К счастью, мне не пришлось её больше упрашивать. Сделав глубокий вдох, Мира сказала:
- Хорошо.
И начала рассказ.
Икринка, проглотившая икру
Пожалуй, уже ни для кого не является секретом, что чем дальше учёные углубляются (вернее - усугубляются) в прошлое, в планковскую эпоху, пытаясь разобраться, как и почему возникла известная нам Вселенная, - тем больше у них возникает вопросов и проблем, тем больше возрастает количество теорий и гипотез, а сами теории становятся всё сложнее и всё больше напоминают собой фантастику, сюр и абсурд. Рядового обывателя, пытающегося хоть с какого-то бока вникнуть в эту пёструю сумятицу предположений, охватывает гнетущее чувство потери земли под ногами и сомнения в каждом постулате. Об ощущениях же самих физиков можно сказать только то, что они ещё более безотрадны. И тут нет места парадоксу, ибо принцип, изложенный Лао-цзы, Милликеном, Олкоттом и более всего популярно - Сократом, - никуда не исчез, а даже обрёл околонаучную форму в виде эффекта Даннинга-Крюгера, нарастив невероятную осязаемость от очередного, но превосходящего масштабом все предыдущие, столкновения порядка и хаоса - разума с сингулярностью. И, несмотря на то, что Вселенная сама даёт нам намёки в виде таких сущностей, как Тёмный поток, Ось зла и Реликтовое холодное пятно, - всё чаще кажется недалёким то время, когда учёным придётся признавать поражение перед природой одного за другим всех членов Великой научной семьи: от второго начала термодинамики до самой матушки-математики.
В зависимости же от мощи нашего разума, предел которой для нас самих является тайной за семью печатями, возможны три классических исхода объявления истины нашим глазам и ушам. Во-первых, - мы бы не смогли её воспринять. Во-вторых, - мы бы в неё не поверили. Ну, а в-третьих, - это повергло бы нас в безумный смех.
Старания наших фантастов описать внеземную жизнь, по большей части, представляют собой жалкие попытки прыгнуть выше головы. Нет, конечно, в макрокосме есть место гуманоидным, рептилоидным, насекомоподобным, грибообразным и даже механическим формам жизни, но вкупе они составляют бесконечно малую долю населения Вселенной. И доля эта, помимо собственной ничтожности, отмеряет также и ничтожность силы нашего воображения по сравнению с возможностями скрытой от нас реальности.

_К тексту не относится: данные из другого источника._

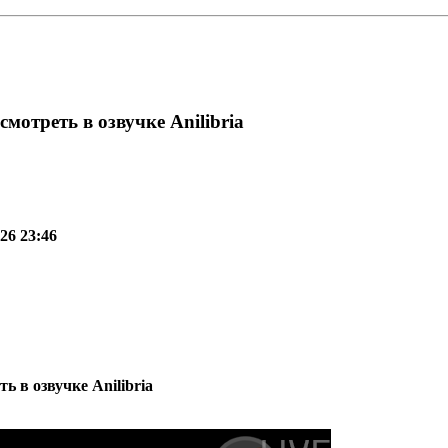
мотреть в озвучке Anilibria
26 23:46
ь в озвучке Anilibria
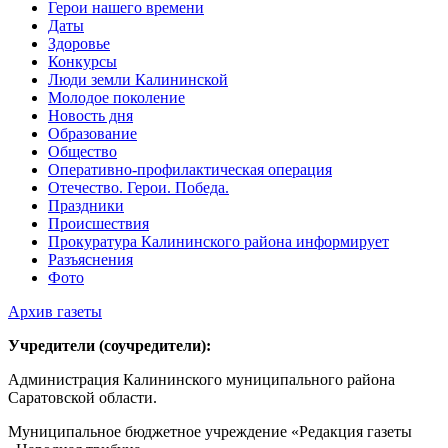
Герои нашего времени
Даты
Здоровье
Конкурсы
Люди земли Калининской
Молодое поколение
Новость дня
Образование
Общество
Оперативно-профилактическая операция
Отечество. Герои. Победа.
Праздники
Происшествия
Прокуратура Калининского района информирует
Разъяснения
Фото
Архив газеты
Учредители (соучредители):
Администрация Калининского муниципального района
Саратовской области.
Муниципальное бюджетное учреждение «Редакция газеты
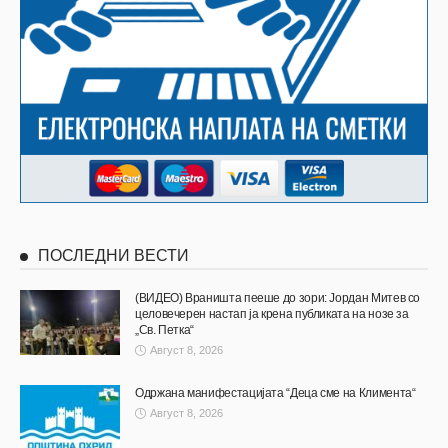
ПОСЛЕДНИ ВЕСТИ
(ВИДЕО) Враништа пееше до зори: Јордан Митев со
целовечерен настап ја крена публиката на нозе за
„Св. Петка“
Август 8, 2026
Одржана манифестацијата “Деца сме на Климента“
Август 8, 2026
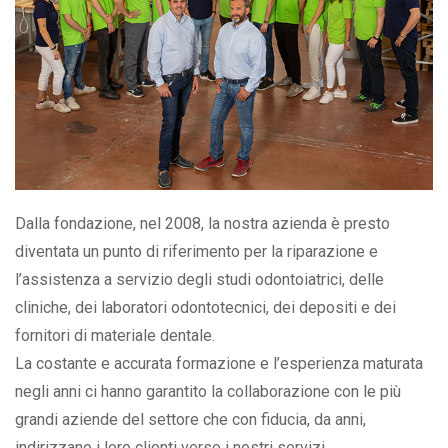
Dalla fondazione, nel 2008, la nostra azienda è presto
diventata un punto di riferimento per la riparazione e
l’assistenza a servizio degli studi odontoiatrici, delle
cliniche, dei laboratori odontotecnici, dei depositi e dei
fornitori di materiale dentale.
La costante e accurata formazione e l’esperienza maturata
negli anni ci hanno garantito la collaborazione con le più
grandi aziende del settore che con fiducia, da anni,
indirizzano i loro clienti verso i nostri servizi.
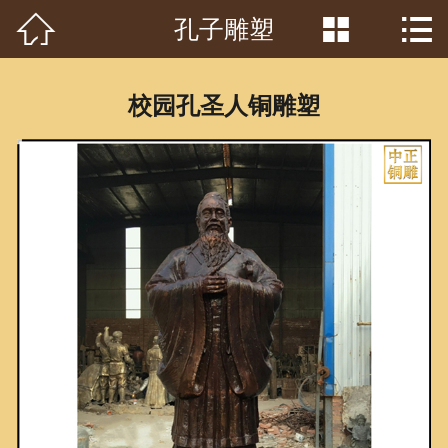



孔子雕塑
首页

关于我们
校园孔圣人铜雕塑
工程案例
产品中心
客户见证
常识问答
新闻资讯
荣誉资质
泥塑鉴赏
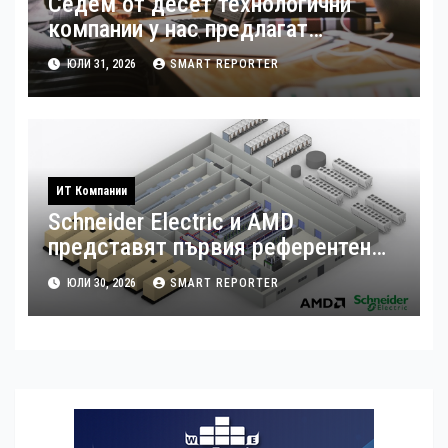
Седем от десет технологични
компании у нас предлагат
хибридна работа
ЮЛИ 31, 2026
SMART REPORTER
ИТ Компании
Schneider Electric и AMD
представят първия референтен
дизайн на платформата Helios за
ЮЛИ 30, 2026
SMART REPORTER
ускорено изграждане на фабрики
за ИИ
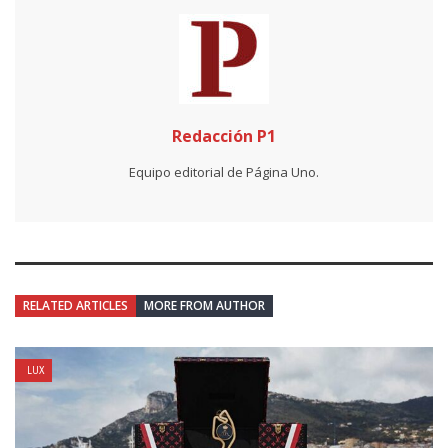
Redacción P1
Equipo editorial de Página Uno.
RELATED ARTICLES
MORE FROM AUTHOR
LUX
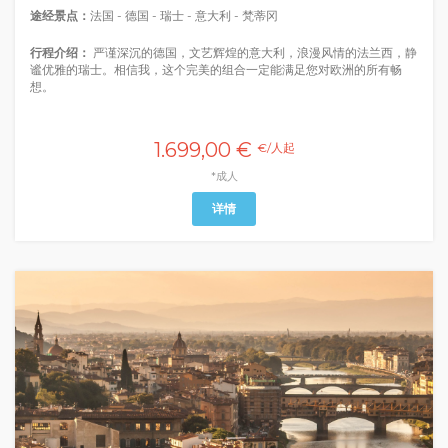
途经景点：
法国 - 德国 - 瑞士 - 意大利 - 梵蒂冈
行程介绍：
严谨深沉的德国，文艺辉煌的意大利，浪漫风情的法兰西，静
谧优雅的瑞士。相信我，这个完美的组合一定能满足您对欧洲的所有畅
想。
1.699,00 €
€/人起
*成人
详情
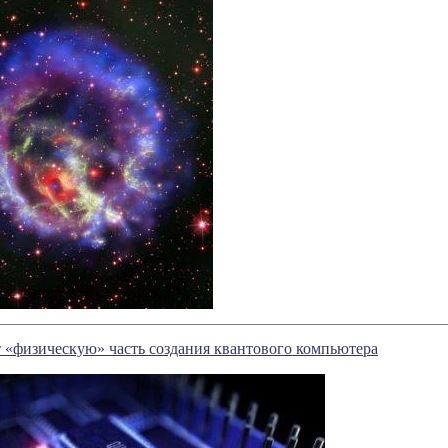
 «физическую» часть создания квантового компьютера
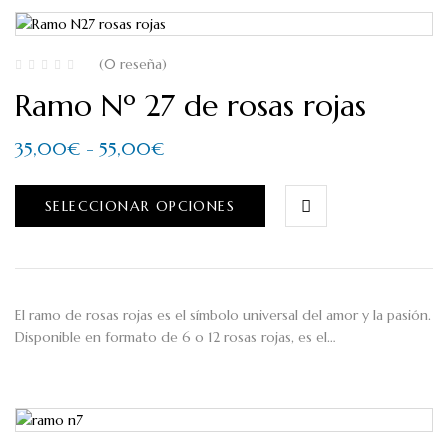
(0 reseña)
Ramo Nº 27 de rosas rojas
35,00
€
-
55,00
€
SELECCIONAR OPCIONES
El ramo de rosas rojas es el símbolo universal del amor y la pasión.
Disponible en formato de 6 o 12 rosas rojas, es el…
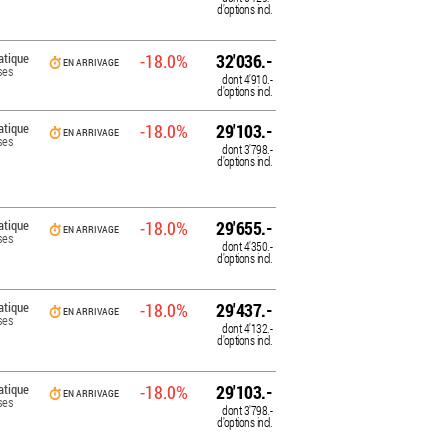
d'options incl.
tique
-18.0%
32'036.-
EN ARRIVAGE
ses
dont
4'910.-
d'options incl.
tique
-18.0%
29'103.-
EN ARRIVAGE
ses
dont
3'798.-
d'options incl.
tique
-18.0%
29'655.-
EN ARRIVAGE
ses
dont
4'350.-
d'options incl.
tique
-18.0%
29'437.-
EN ARRIVAGE
ses
dont
4'132.-
d'options incl.
tique
-18.0%
29'103.-
EN ARRIVAGE
ses
dont
3'798.-
d'options incl.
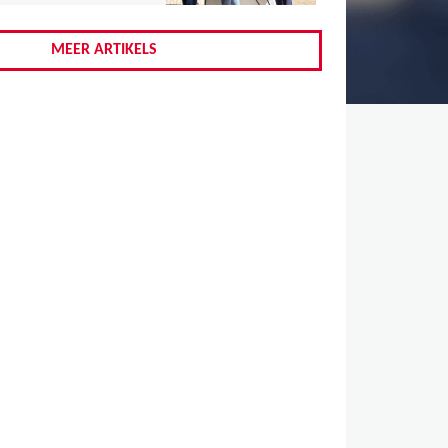
,
,
MEER ARTIKELS
,
,
,
,
,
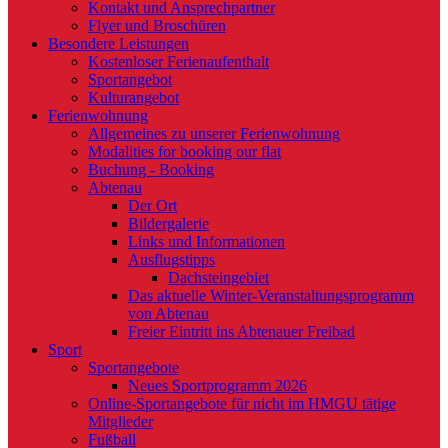
Kontakt und Ansprechpartner
Flyer und Broschüren
Besondere Leistungen
Kostenloser Ferienaufenthalt
Sportangebot
Kulturangebot
Ferienwohnung
Allgemeines zu unserer Ferienwohnung
Modalities for booking our flat
Buchung - Booking
Abtenau
Der Ort
Bildergalerie
Links und Informationen
Ausflugstipps
Dachsteingebiet
Das aktuelle Winter-Veranstaltungsprogramm
von Abtenau
Freier Eintritt ins Abtenauer Freibad
Sport
Sportangebote
Neues Sportprogramm 2026
Online-Sportangebote für nicht im HMGU tätige
Mitglieder
Fußball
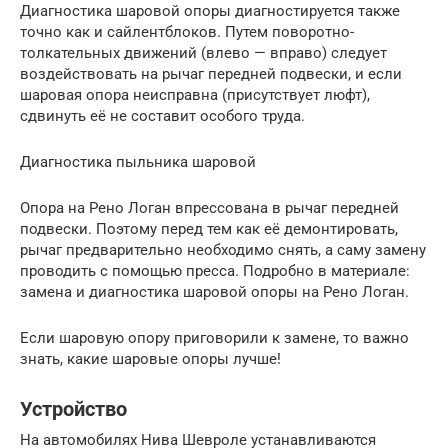
Диагностика шаровой опоры диагностируется также
точно как и сайлентблоков. Путем поворотно-
толкательных движений (влево — вправо) следует
воздействовать на рычаг передней подвески, и если
шаровая опора неисправна (присутствует люфт),
сдвинуть её не составит особого труда.
Диагностика пыльника шаровой
Опора на Рено Логан впрессована в рычаг передней
подвески. Поэтому перед тем как её демонтировать,
рычаг предварительно необходимо снять, а саму замену
проводить с помощью пресса. Подробно в материале:
замена и диагностика шаровой опоры на Рено Логан.
Если шаровую опору приговорили к замене, то важно
знать, какие шаровые опоры лучше!
Устройство
На автомобилях Нива Шевроле устанавливаются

Но дело не только в том, что мы наделяем жизнью и разумом то, что лежит к нам ближе всего, а потому может быть весьма тонко продумано с помощью законов земной эволюции. Весьма редко, но в фантастике описываются и совершенно чуждые нам формы жизни - на основе кремния, льда, плазмы, межзвёздного газа и целых галактик. Однако, наделив своё детище оригинальностью формы и состава, художник неизбежно встаёт в тупик, пытаясь наделить его столь же оригинальным разумом. И в итоге - сбивается на оскомину человекоподобности или рисует ещё одного бога.